● **Extracted page text data**:
====

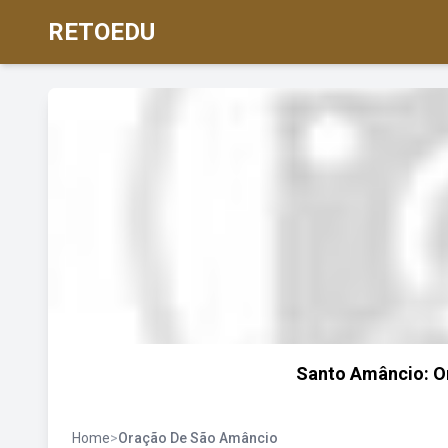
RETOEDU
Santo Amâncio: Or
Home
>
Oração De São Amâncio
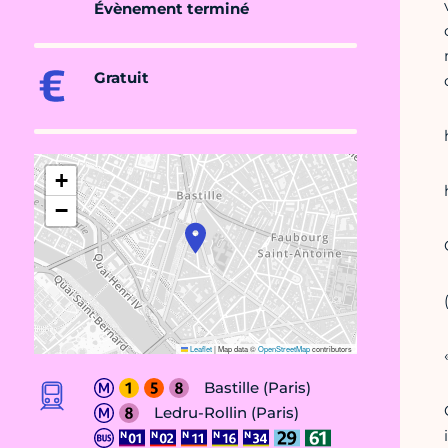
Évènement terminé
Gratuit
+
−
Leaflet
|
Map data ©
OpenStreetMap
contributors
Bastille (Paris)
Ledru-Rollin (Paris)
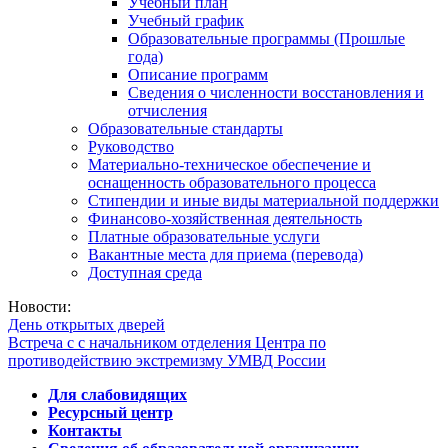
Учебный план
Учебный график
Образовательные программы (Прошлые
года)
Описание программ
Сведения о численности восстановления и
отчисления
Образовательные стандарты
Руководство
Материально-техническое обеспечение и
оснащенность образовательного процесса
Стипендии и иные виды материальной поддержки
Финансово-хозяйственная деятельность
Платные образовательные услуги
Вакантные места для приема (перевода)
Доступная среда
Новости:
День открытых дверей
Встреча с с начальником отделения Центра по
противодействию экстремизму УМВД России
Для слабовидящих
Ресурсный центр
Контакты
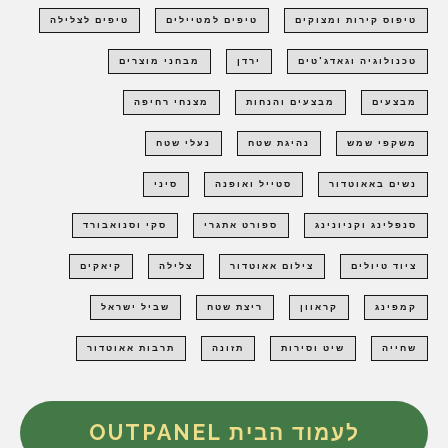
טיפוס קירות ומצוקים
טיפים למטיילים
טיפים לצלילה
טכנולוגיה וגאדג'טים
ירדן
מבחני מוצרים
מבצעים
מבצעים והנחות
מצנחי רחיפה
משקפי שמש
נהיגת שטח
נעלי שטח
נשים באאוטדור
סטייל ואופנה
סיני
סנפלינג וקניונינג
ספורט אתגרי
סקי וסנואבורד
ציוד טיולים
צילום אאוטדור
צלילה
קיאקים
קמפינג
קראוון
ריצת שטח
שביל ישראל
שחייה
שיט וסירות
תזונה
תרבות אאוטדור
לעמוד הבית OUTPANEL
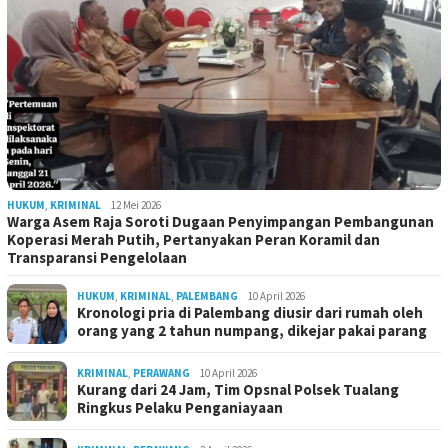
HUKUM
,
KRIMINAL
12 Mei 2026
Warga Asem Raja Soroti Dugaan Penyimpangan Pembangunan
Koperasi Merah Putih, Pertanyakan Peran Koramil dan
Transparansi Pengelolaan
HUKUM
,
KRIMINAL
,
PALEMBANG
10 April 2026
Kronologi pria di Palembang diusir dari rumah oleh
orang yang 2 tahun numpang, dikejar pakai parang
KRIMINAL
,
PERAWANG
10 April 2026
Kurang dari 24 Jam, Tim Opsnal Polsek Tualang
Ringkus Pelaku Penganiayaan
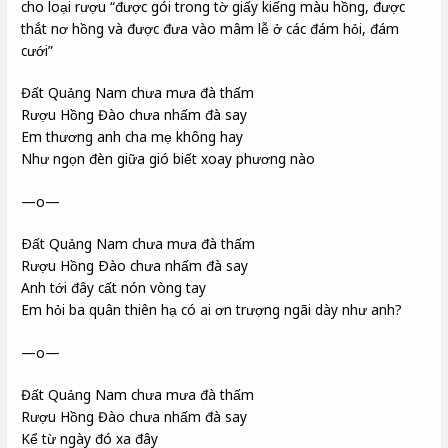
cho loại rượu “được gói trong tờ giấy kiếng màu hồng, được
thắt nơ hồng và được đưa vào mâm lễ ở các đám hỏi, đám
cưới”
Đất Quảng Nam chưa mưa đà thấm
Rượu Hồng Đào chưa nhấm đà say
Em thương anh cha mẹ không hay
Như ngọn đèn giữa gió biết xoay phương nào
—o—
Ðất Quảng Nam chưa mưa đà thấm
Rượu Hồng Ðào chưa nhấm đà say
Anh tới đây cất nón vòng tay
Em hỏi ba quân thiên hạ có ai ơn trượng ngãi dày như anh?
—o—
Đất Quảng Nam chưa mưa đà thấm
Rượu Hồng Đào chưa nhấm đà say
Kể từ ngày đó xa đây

====

● **Work to be completed**:
Faithful copy, images left out: write out every line of data.

● **Exercise solution**:
RETOEDU
Santo Amâncio: Or
Home
>
Oração De São Amâncio
Évènement terminé
Gratuit
+
−
Leaflet
|
Map data ©
OpenStreetMap
contributors
Bastille (Paris)
Ledru-Rollin (Paris)
Учебный план
Учебный график
Образовательные программы (Прошлые
года)
Описание программ
Сведения о численности восстановления и
отчисления
Образовательные стандарты
Руководство
Материально-техническое обеспечение и
оснащенность образовательного процесса
Стипендии и иные виды материальной поддержки
Финансово-хозяйственная деятельность
Платные образовательные услуги
Вакантные места для приема (перевода)
Доступная среда
Новости:
День открытых дверей
Встреча с с начальником отделения Центра по
противодействию экстремизму УМВД России
Для слабовидящих
Ресурсный центр
Контакты
טיפוס קירות ומצוקים
טיפים למטיילים
טיפים לצלילה
טכנולוגיה וגאדג'טים
ירדן
מבחני מוצרים
מבצעים
מבצעים והנחות
מצנחי רחיפה
משקפי שמש
נהיגת שטח
נעלי שטח
נשים באאוטדור
סטייל ואופנה
סיני
סנפלינג וקניונינג
ספורט אתגרי
סקי וסנואבורד
ציוד טיולים
צילום אאוטדור
צלילה
קיאקים
קמפינג
קראוון
ריצת שטח
שביל ישראל
שחייה
שיט וסירות
תזונה
תרבות אאוטדור
לעמוד הבית OUTPANEL
HUKUM
,
KRIMINAL
12 Mei 2026
Warga Asem Raja Soroti Dugaan Penyimpangan Pembangunan
Koperasi Merah Putih, Pertanyakan Peran Koramil dan
Transparansi Pengelolaan
HUKUM
,
KRIMINAL
,
PALEMBANG
10 April 2026
Kronologi pria di Palembang diusir dari rumah oleh
orang yang 2 tahun numpang, dikejar pakai parang
KRIMINAL
,
PERAWANG
10 April 2026
Kurang dari 24 Jam, Tim Opsnal Polsek Tualang
Ringkus Pelaku Penganiayaan
cho loại rượu “được gói trong tờ giấy kiếng màu hồng, được
thắt nơ hồng và được đưa vào mâm lễ ở các đám hỏi, đám
cưới”
Đất Quảng Nam chưa mưa đà thấm
Rượu Hồng Đào chưa nhấm đà say
Em thương anh cha mẹ không hay
Như ngọn đèn giữa gió biết xoay phương nào
—o—
Ðất Quảng Nam chưa mưa đà thấm
Rượu Hồng Ðào chưa nhấm đà say
Anh tới đây cất nón vòng tay
Em hỏi ba quân thiên hạ có ai ơn trượng ngãi dày như anh?
—o—
Đất Quảng Nam chưa mưa đà thấm
Rượu Hồng Đào chưa nhấm đà say
Kể từ ngày đó xa đây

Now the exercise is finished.